Should local chapters decide to break ties from state and national affiliates, the exact process may either be disaffiliating the local chapter or decertifying the affiliated group and re-forming a new local union, depending on the individual chapter’s bylaws, Sharkey, of the Association of American Educators, said.

Ed Dawson, an attorney in Washington state, has helped one or two local unions in the eastern part of the state disaffiliate from the Washington Education Association for each of the past five years. Before becoming an attorney, he was a teacher for two decades. He disagreed with the union, particularly its support for Planned Parenthood, he said, and filed a religious exemption, donating to a local nonprofit dance company rather than pay dues.

Thirty percent of a local union must sign a card expressing their interest in disaffiliating from the WEA. Those are then taken to the state Public Employement Relations Commission, which orders an election. If more than half of employees decertify the WEA, they can then find a new bargaining agent or form their own, Dawson explained.

The pace of disaffiliations has slowed dramatically in the past six months to a year in the shadow of the Janus case, he said, as people believe a decision allowing them to opt out of dues will sever their affiliation with the state union.

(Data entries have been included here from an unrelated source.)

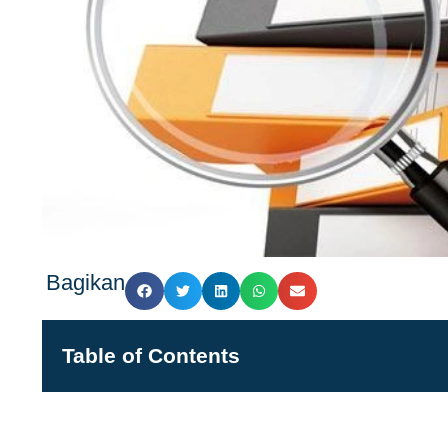
Bagikan
Table of Contents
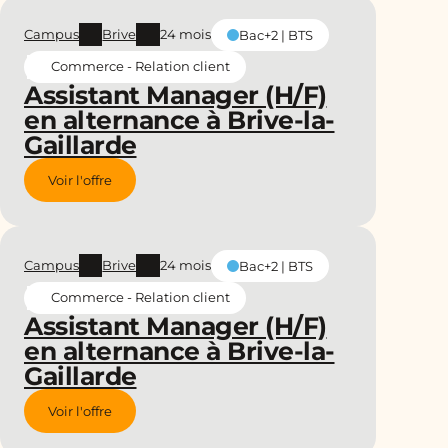
Campus
Brive
24 mois
Bac+2 | BTS
Commerce - Relation client
Assistant Manager (H/F)
en alternance à Brive-la-
Gaillarde
Voir l'offre
Campus
Brive
24 mois
Bac+2 | BTS
Commerce - Relation client
Assistant Manager (H/F)
en alternance à Brive-la-
Gaillarde
Voir l'offre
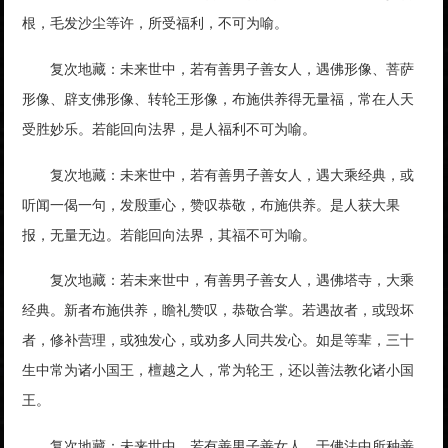
根，毛发沙尘等许，所受福利，不可为喻。
复次地藏：未来世中，若有善男子善女人，遇佛形像、菩萨
形像、辟支佛形像、转轮王形像，布施供养得无量福，常在人天
受胜妙乐。若能回向法界，是人福利不可为喻。
复次地藏：未来世中，若有善男子善女人，遇大乘经典，或
听闻一偈一句，发殷重心，赞叹恭敬，布施供养。是人获大果
报，无量无边。若能回向法界，其福不可为喻。
复次地藏：若未来世中，有善男子善女人，遇佛塔寺，大乘
经典。新者布施供养，瞻礼赞叹，恭敬合掌。若遇故者，或毁坏
者，修补营理，或独发心，或劝多人同共发心。如是等辈，三十
生中常为诸小国王，檀越之人，常为轮王，还以善法教化诸小国
王。
复次地藏：未来世中，若有善男子善女人，于佛法中所种善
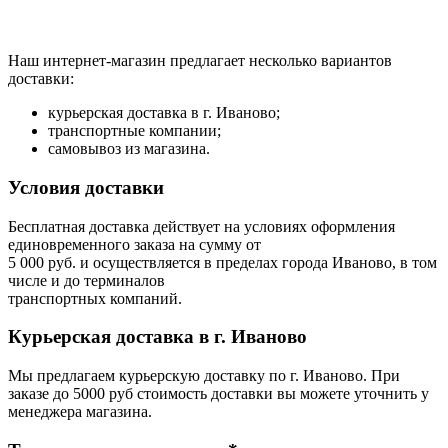
Наш интернет-магазин предлагает несколько вариантов
доставки:
курьерская доставка в г. Иваново;
транспортные компании;
самовывоз из магазина.
Условия доставки
Бесплатная доставка действует на условиях оформления
единовременного заказа на сумму от
5 000 руб. и осуществляется в пределах города Иваново, в том
числе и до терминалов
транспортных компаний.
Курьерская доставка в г. Иваново
Мы предлагаем курьерскую доставку по г. Иваново. При
заказе до 5000 руб стоимость доставки вы можете уточнить у
менеджера магазина.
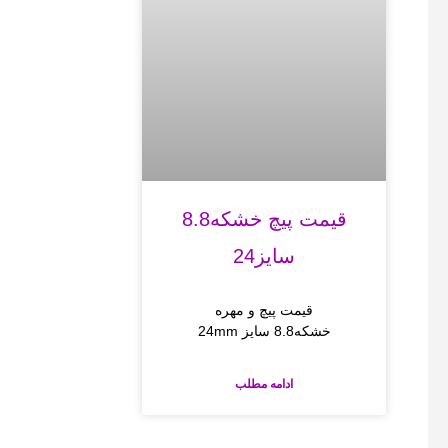
قیمت پیچ خشکه8.8
سایز24
قیمت پیچ و مهره
خشکه8.8 سایز 24mm
ادامه مطلب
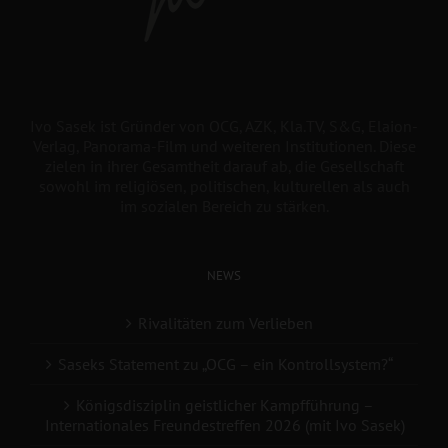
Ivo Sasek ist Gründer von OCG, AZK, Kla.TV, S&G, Elaion-
Verlag, Panorama-Film und weiteren Institutionen. Diese
zielen in ihrer Gesamtheit darauf ab, die Gesellschaft
sowohl im religiösen, politischen, kulturellen als auch
im sozialen Bereich zu stärken.
NEWS
Rivalitäten zum Verlieben
Saseks Statement zu „OCG – ein Kontrollsystem?“
Königsdisziplin geistlicher Kampfführung –
Internationales Freundestreffen 2026 (mit Ivo Sasek)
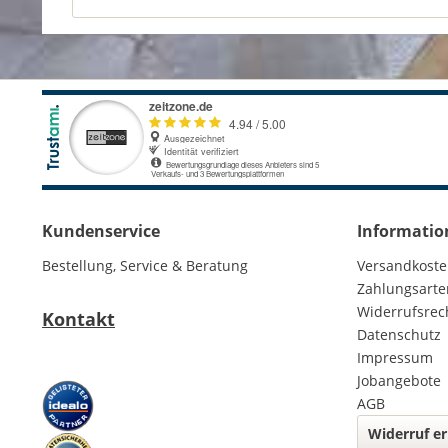
Kundenservice
Informatio
Bestellung, Service & Beratung
Versandkost
Zahlungsarte
Widerrufsrec
Kontakt
Datenschutz
Impressum
Jobangebote
AGB
Widerruf er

What union dissenters don’t realize, though, is that even if they don’t have to pay fair-share fees to the Washington Education Association, they won’t be rid of the union’s influence, Dawson said. Most states require unions to represent all employees, even non-members, so dissenters would be bound by the salaries, working conditions, and benefits the unions negotiate on their behalf.

“What they don’t realize is that even if the Janus decision is favorable as far as we’re concerned, the Washington Education Association will still be the bargaining agent,” he said.